November 4th seems like a crazy day to be sailing the Atlantic near northern France, but that is what The Route Du Rhum is. From Saint-Malo, France to Pointe-à-Pitre, Guadeloupe. A transatlantic single-handed race. For the IMOCA 60 class Vendée Globe, the Route Du Rhum serves as the qualification race for new skippers. To compete in the Vendée Globe, you must have completed a single-handed open-ocean race of at least 2500 nautical miles. (The Vendée Globe is around the world, non-stop, alone, with no assistance.)
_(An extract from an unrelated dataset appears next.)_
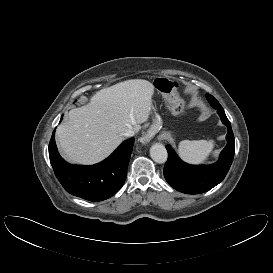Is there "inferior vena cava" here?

According to the Wiki, the current record time, set 4 years ago, is 7 days 15 hours 8 minutes and 32 seconds, held by Loick Peyron aboard Banque Populaire VII (an Ultime class trimaran).
The fastest boats will be the Ultime class trimarans. They are about 100 feet in length, and can sail about 800 miles per day.
There are too many skippers in this race for me to keep them straight. There are multiple classes. IMOCA 60, Open 50 ft foiling trimarans, and more. The video is a quick introduction to the IMOCA class skippers. (The subtitles are in English – best I could do. You should make the video full screen if you want to read those subtitles.) When YouTube – and Alphabet – freak out over the privacy extensions in your browser, use that link.
While open ocean sailing is nothing to be taken lightly, I don’t think anyone has been lost on the Route Du Rhum since the 1978 race when Alain Colas, a French sailor on the trimaran Manureva disappeared 16 November 1978.